There is an e-mail which has been circulating and is no doubt now the talk of Shabbos tables everywhere:

“Chanukah and Thanksgiving… turkey and latkes… what a great combination! Chanukah will be on Thanksgiving this year, for the first time ever, and never again. We will be celebrating the first night of Chanukah on Thanksgiving, so expect turkey and latkes on the table. This is the only time it will ever happen. Thanksgiving is set as the fourth Thursday in November, meaning the latest it can be is 11/28. 11/28 is also the earliest Chanukah can be.

The Jewish calendar repeats on a 19 year cycle, and Thanksgiving repeats on a 7 year cycle. You would therefore expect them to coincide roughly every 19×7 = 133 years. Looking back, this is approximately correct – the last time it would have happened is 1861. However, Thanksgiving was only formally established by President Lincoln in 1863. So, it has never happened before. Why won’t it ever happen again? The reason is because the Jewish calendar is very slowly getting out of sync with the solar calendar, at a rate of 4 days per 1,000 years. This means that while presently Chanukah can be as early as 11/28, over the years the calendar will drift forward, such that the earliest Chanukah can be is 11/29. The next time Chanukah falls on 11/28 is 2146, which is a Monday. Therefore, 2013 is the only time Chanukah will ever overlap with Thanksgiving.
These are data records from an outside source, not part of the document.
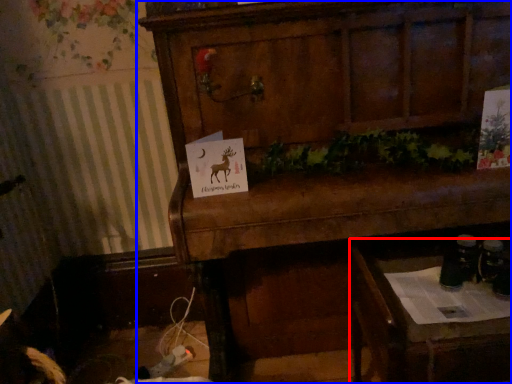 Question: Which point is further to the camera, table (highlighted by a red box) or furniture (highlighted by a blue box)?

Choices:
 (A) table
 (B) furniture

Answer: (A) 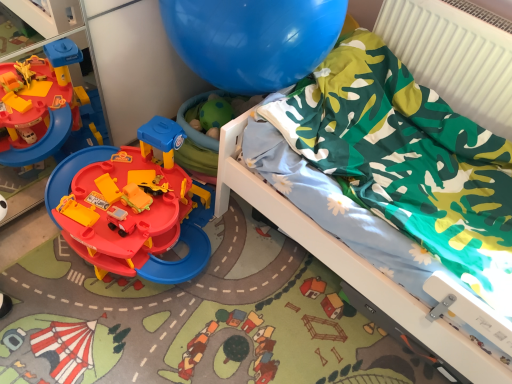 Question: Is green fabric at upper right turned away from green camouflage fabric at upper right?

Choices:
 (A) no
 (B) yes

Answer: (A)

Question: From the image's perspective, is green fabric at upper right over green camouflage fabric at upper right?

Choices:
 (A) yes
 (B) no

Answer: (A)

Question: Is green fabric at upper right smaller than green camouflage fabric at upper right?

Choices:
 (A) yes
 (B) no

Answer: (A)

Question: Is green fabric at upper right to the right of green camouflage fabric at upper right from the viewer's perspective?

Choices:
 (A) yes
 (B) no

Answer: (A)

Question: Can you confirm if green fabric at upper right is bigger than green camouflage fabric at upper right?

Choices:
 (A) yes
 (B) no

Answer: (B)

Question: Is green fabric at upper right with green camouflage fabric at upper right?

Choices:
 (A) no
 (B) yes

Answer: (A)

Question: Does green camouflage fabric at upper right have a larger size compared to green fabric at upper right?

Choices:
 (A) yes
 (B) no

Answer: (A)

Question: Considering the relative sizes of green camouflage fabric at upper right and green fabric at upper right in the image provided, is green camouflage fabric at upper right wider than green fabric at upper right?

Choices:
 (A) no
 (B) yes

Answer: (B)

Question: Considering the relative sizes of green camouflage fabric at upper right and green fabric at upper right in the image provided, is green camouflage fabric at upper right thinner than green fabric at upper right?

Choices:
 (A) no
 (B) yes

Answer: (A)

Question: From the image's perspective, is green camouflage fabric at upper right located above green fabric at upper right?

Choices:
 (A) yes
 (B) no

Answer: (B)

Question: From a real-world perspective, is green camouflage fabric at upper right on top of green fabric at upper right?

Choices:
 (A) no
 (B) yes

Answer: (A)

Question: From the image's perspective, is green camouflage fabric at upper right below green fabric at upper right?

Choices:
 (A) yes
 (B) no

Answer: (A)

Question: Is green camouflage fabric at upper right in front of or behind green fabric at upper right in the image?

Choices:
 (A) behind
 (B) front

Answer: (B) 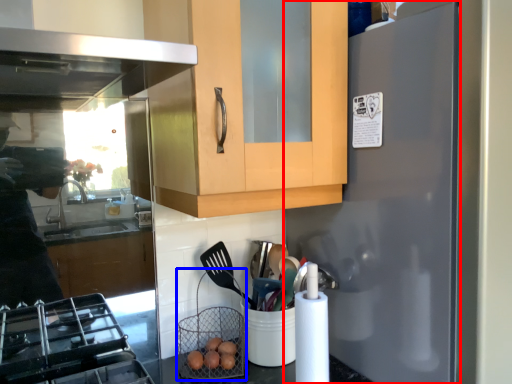 Question: Among these objects, which one is farthest to the camera, refrigerator (highlighted by a red box) or basket (highlighted by a blue box)?

Choices:
 (A) refrigerator
 (B) basket

Answer: (B) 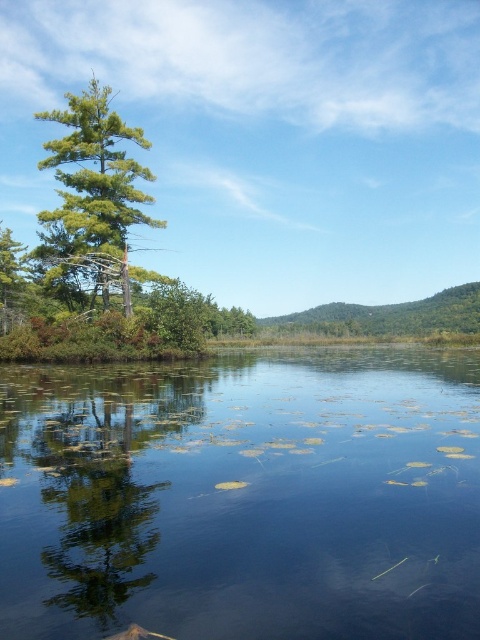 Does green leafy tree at center have a greater width compared to green matte tree at left?

No, green leafy tree at center is not wider than green matte tree at left.

Who is lower down, green leafy tree at center or green matte tree at left?

green leafy tree at center is lower down.

Does point (88, 605) come farther from viewer compared to point (108, 224)?

No, it is in front of (108, 224).

You are a GUI agent. You are given a task and a screenshot of the screen. Output one action in this format:
    pyautogui.click(x=<x>, y=<y>)
    Task: Click on the green leafy tree at center
    This screenshot has width=480, height=640.
    Given the screenshot: What is the action you would take?
    pyautogui.click(x=86, y=492)

Between green leafy water at center and green matte tree at left, which one has less height?

green leafy water at center is shorter.

Does green leafy water at center have a lesser width compared to green matte tree at left?

No, green leafy water at center is not thinner than green matte tree at left.

The image size is (480, 640). I want to click on green leafy water at center, so click(242, 497).

Between green leafy water at center and green leafy tree at center, which one has more height?

green leafy water at center is taller.

From the picture: Is green leafy water at center further to camera compared to green leafy tree at center?

That is False.

Does point (244, 516) come closer to viewer compared to point (49, 492)?

Yes.

This screenshot has height=640, width=480. In order to click on green leafy water at center in this screenshot , I will do `click(242, 497)`. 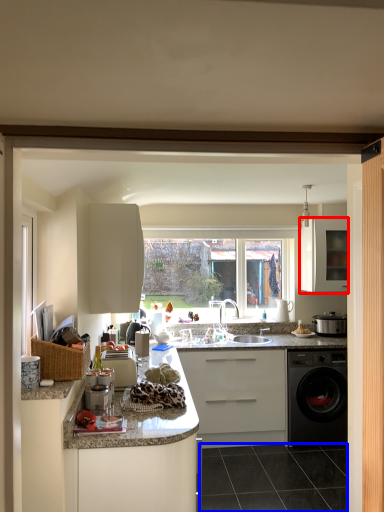 Question: Which object appears farthest to the camera in this image, cabinetry (highlighted by a red box) or tile (highlighted by a blue box)?

Choices:
 (A) cabinetry
 (B) tile

Answer: (A) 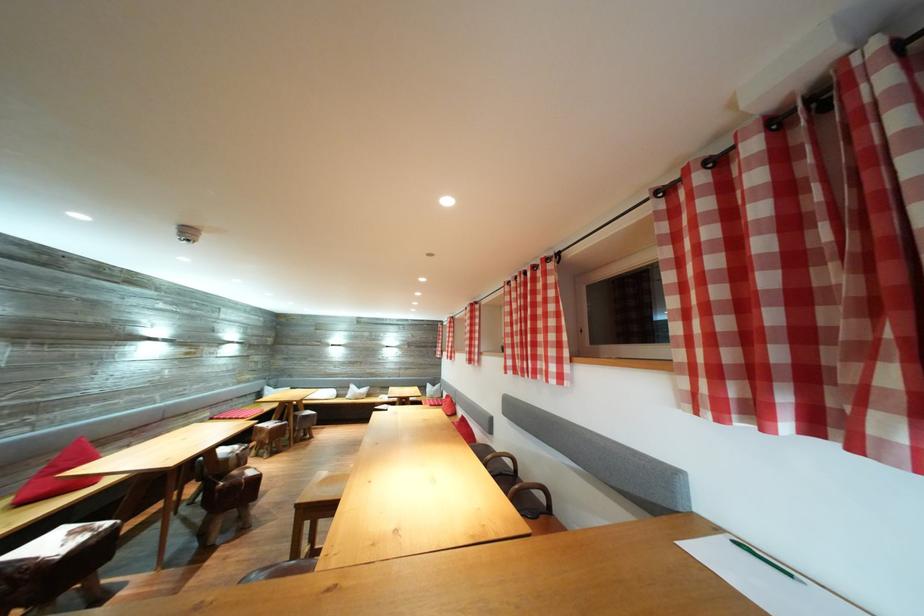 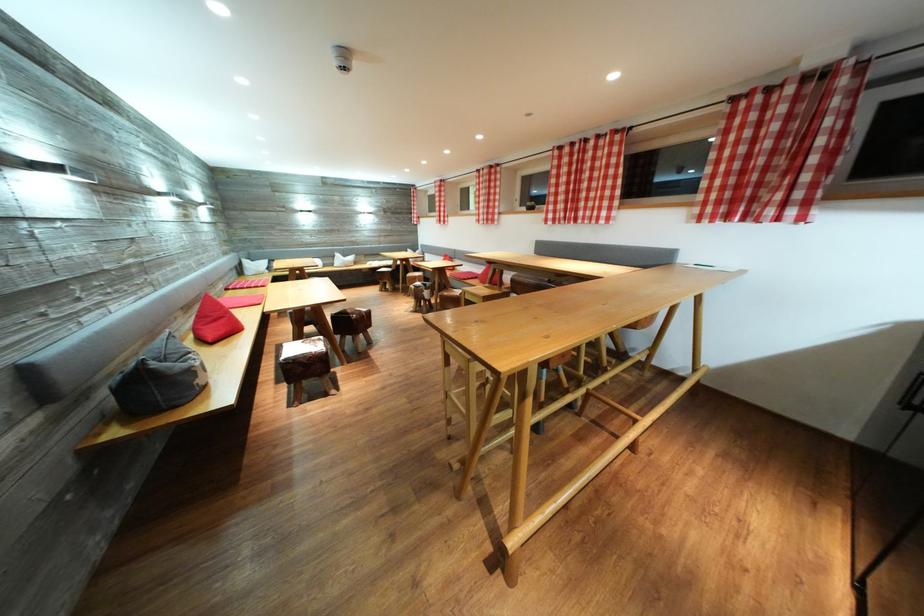 Question: I am providing you with two images of the same scene from different viewpoints. Which of the following objects are not visible in image2?

Choices:
 (A) chair sitting surface
 (B) gray beanbag cushion
 (C) cowhide stool
 (D) none of these

Answer: (D) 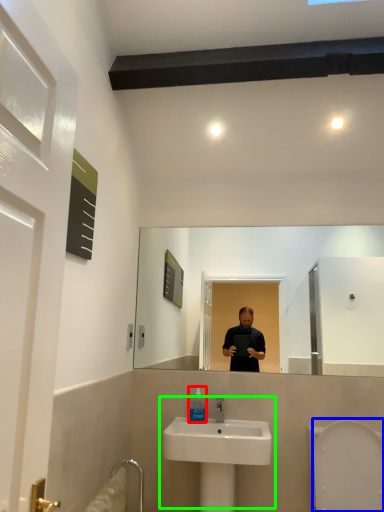 Question: Which is farther away from mouthwash (highlighted by a red box)? bidet (highlighted by a blue box) or sink (highlighted by a green box)?

Choices:
 (A) bidet
 (B) sink

Answer: (A) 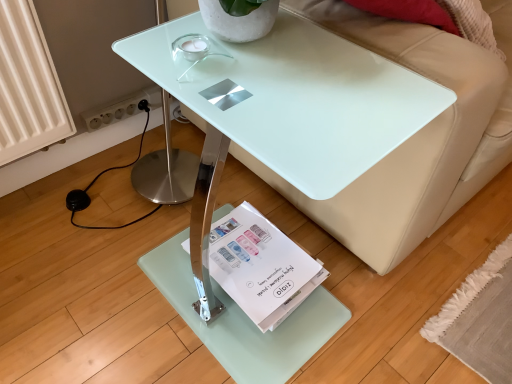 This screenshot has width=512, height=384. I want to click on blank space situated above white paper magazine at lower center (from a real-world perspective), so click(252, 249). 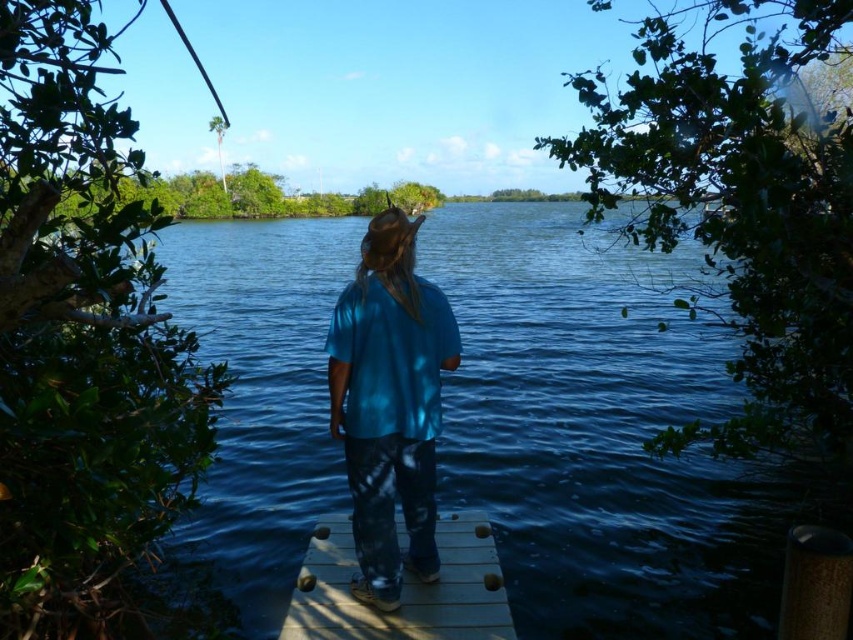 You are a photographer trying to capture the scene of the person on the dock. You notice the blue cotton shirt at center and the blue water at center. Which object is closer to the camera? Please explain your reasoning based on their positions.

The blue water at center is closer to the camera because the blue cotton shirt at center is positioned behind it.

You are standing on the wooden dock and want to see the blue water at center. Which direction should you look relative to the wooden at center?

The blue water at center is located above the wooden at center, so you should look upward from the wooden at center to see the blue water at center. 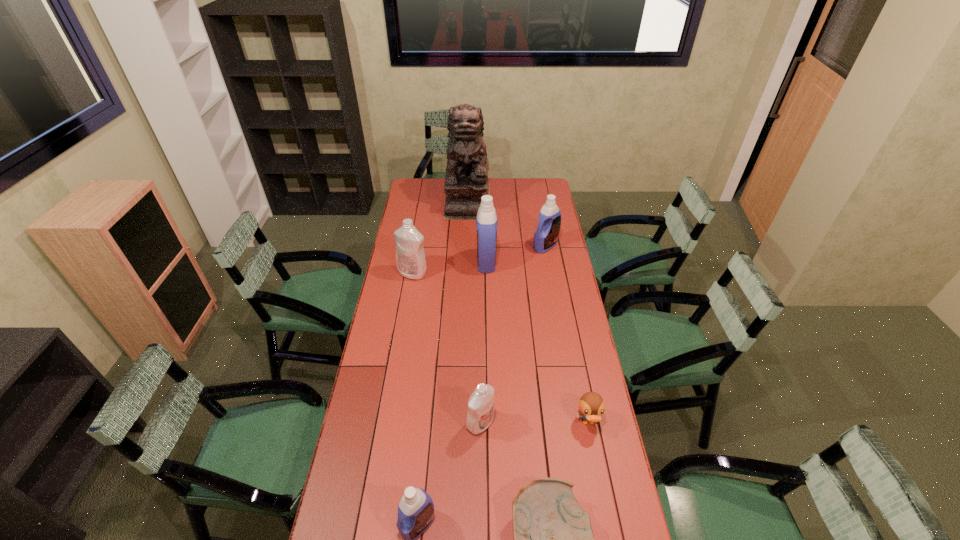 The image size is (960, 540). Find the location of `blue duck`. blue duck is located at coordinates (591, 405).

This screenshot has width=960, height=540. In order to click on duck in this screenshot , I will do `click(591, 405)`.

The height and width of the screenshot is (540, 960). Identify the location of vacant space located 0.090m on the front-facing side of the tallest object. pos(467,230).

The height and width of the screenshot is (540, 960). Identify the location of free spot located on the back of the biggest blue detergent. (486, 238).

Image resolution: width=960 pixels, height=540 pixels. Find the location of `blank area located 0.320m on the back of the leftmost detergent`. blank area located 0.320m on the back of the leftmost detergent is located at coordinates (420, 227).

Identify the location of vacant space located on the front of the second biggest blue detergent. (551, 276).

Where is `free space located 0.140m on the left of the right white detergent`? This screenshot has height=540, width=960. free space located 0.140m on the left of the right white detergent is located at coordinates 426,423.

Identify the location of free spot located 0.210m on the front-facing side of the seventh tallest object. The width and height of the screenshot is (960, 540). (604, 501).

The image size is (960, 540). In order to click on object that is positioned at the far edge in this screenshot , I will do `click(466, 181)`.

This screenshot has height=540, width=960. In order to click on object present at the left edge in this screenshot , I will do `click(410, 258)`. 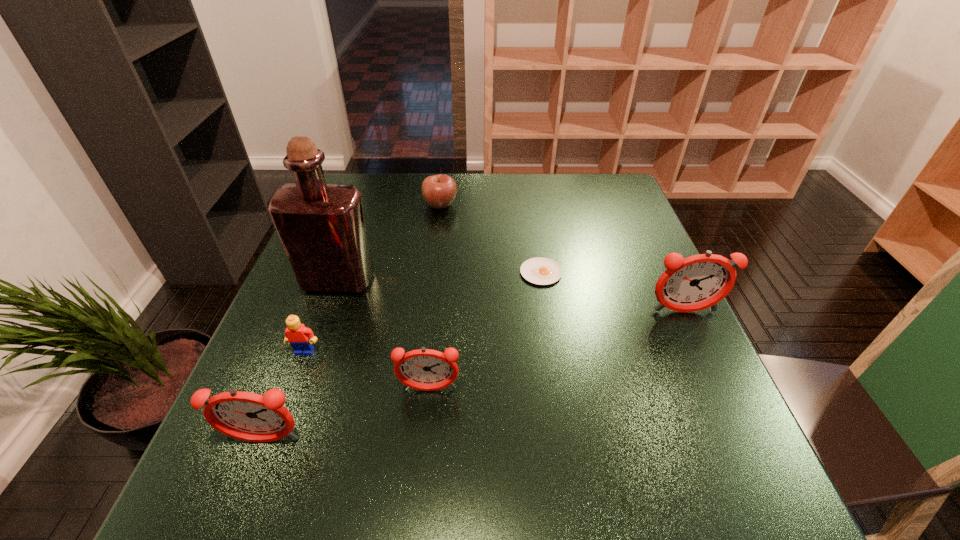 The image size is (960, 540). I want to click on the nearest object, so click(247, 416).

Locate an element on the screen. the nearest alarm clock is located at coordinates (247, 416).

The height and width of the screenshot is (540, 960). Find the location of `the second nearest alarm clock`. the second nearest alarm clock is located at coordinates (424, 369).

Identify the location of the shortest alarm clock. This screenshot has height=540, width=960. (424, 369).

Image resolution: width=960 pixels, height=540 pixels. I want to click on the rightmost alarm clock, so click(x=691, y=284).

Identify the location of the fourth farthest object. The height and width of the screenshot is (540, 960). (691, 284).

Image resolution: width=960 pixels, height=540 pixels. What are the coordinates of `the second shortest object` in the screenshot? It's located at (438, 191).

This screenshot has height=540, width=960. What are the coordinates of `apple` in the screenshot? It's located at click(438, 191).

Of course, if the Jewish calendar is never modified in any way, then it will slowly move forward through the Gregorian calendar, until it loops all the way back to where it is now. So, Chanukah would again fall on Thursday, 11/28…in the year 79,811. So on November 28^{th}, 2013, enjoy your turkey and your latkes. It has never happened before, and it will never happen again.”

This is all very interesting, except for one “minor” detail—the first night of Chanukah is *not* on Thanksgiving, but the evening before, Wednesday, November 27th.Eating turkey and latkes together *after having eaten latkes by themselves the night before* may be a one-time event, but I think one has to take the author of the e-mail literally about wanting to eat turkey and latkes together, which means that a Friday as the first day of Chanukah also works since the first night is then Thanksgiving. This was the case in 1918 and will be again in 2070, and this year also qualifies being that the second night of Chanukah is Thanksgiving. A couple of other errors: Thanksgiving cycles through its November 22- 28 date range every 5.8 years, not every 7 years, due to leap year. And November 28th is not the earliest possible first day of Chanukah—November 27th is (as it was in 1899, although that year it was on a Monday and would not have coincided with Thanksgiving.)

One sees from this that people will often make a proclamation about a rare event without sufficiently checking their calculations. In 2006, while assisting Rabbi David Niederman with the Metzitza B’Peh (MBP) case, a former mathematics professor of mine, John Paulos (a Greek- Jewish American), pointed out a 1997 case in England in which a mother was accused of murder after the second of two consecutive crib deaths. The prosecution claimed that the odds of such an event were 73 million to one, for an occurrence of once in a century. Based on this, the jury found the mother guilty of murder. A mathematical analysis by others who sought to exonerate the woman showed that the correct odds are about 100,000 to 1 and that in fact several documented cases of consecutive crib deaths occur in England every year (see here.) The author proceeds to demonstrate that, since murders of children are even rarer than crib deaths, the probability of the two babies having died by natural causes is greater than 2/3.

Similarly, when I analyzed the MBP data, I found that the odds of one mohel being associated merely by coincidence with three cases of herpes simplex virus (HSV) are 15 to 1, not the 6.9 million to one that the New York City Department of Health & Mental Health claimed. In addition, I determined that the 7 cases of HSV out of approximately 62,000 MBP circumcisions between 1988 and 2005, for a rate of 0.011%, was lower than the 0.028% perinatal HSV rate for the general population and thus has no statistical significance. I also pointed out that an indiscriminant, reckless person who is HIV+, for example, will infect several others rather quickly. If the mohel in question were really HSV infectious, wouldn’t he, who circumcises one or two babies every day, have infected 3 babies very quickly and dozens of babies by what turned out to be the third case? (The odds of their having been 500 clean circumcisions between the first and third cases of HSV are 300,000 to 1.) Wouldn’t the same apply to the mohels connected to the other cases? The statistical analysis shows that all of these mohels, including the one in question, do not fit the pattern of serial infectors. As with the “turkey with latkes” e-mail cited at the beginning of this article, one needs to have one’s facts straight before making proclamations about rare events.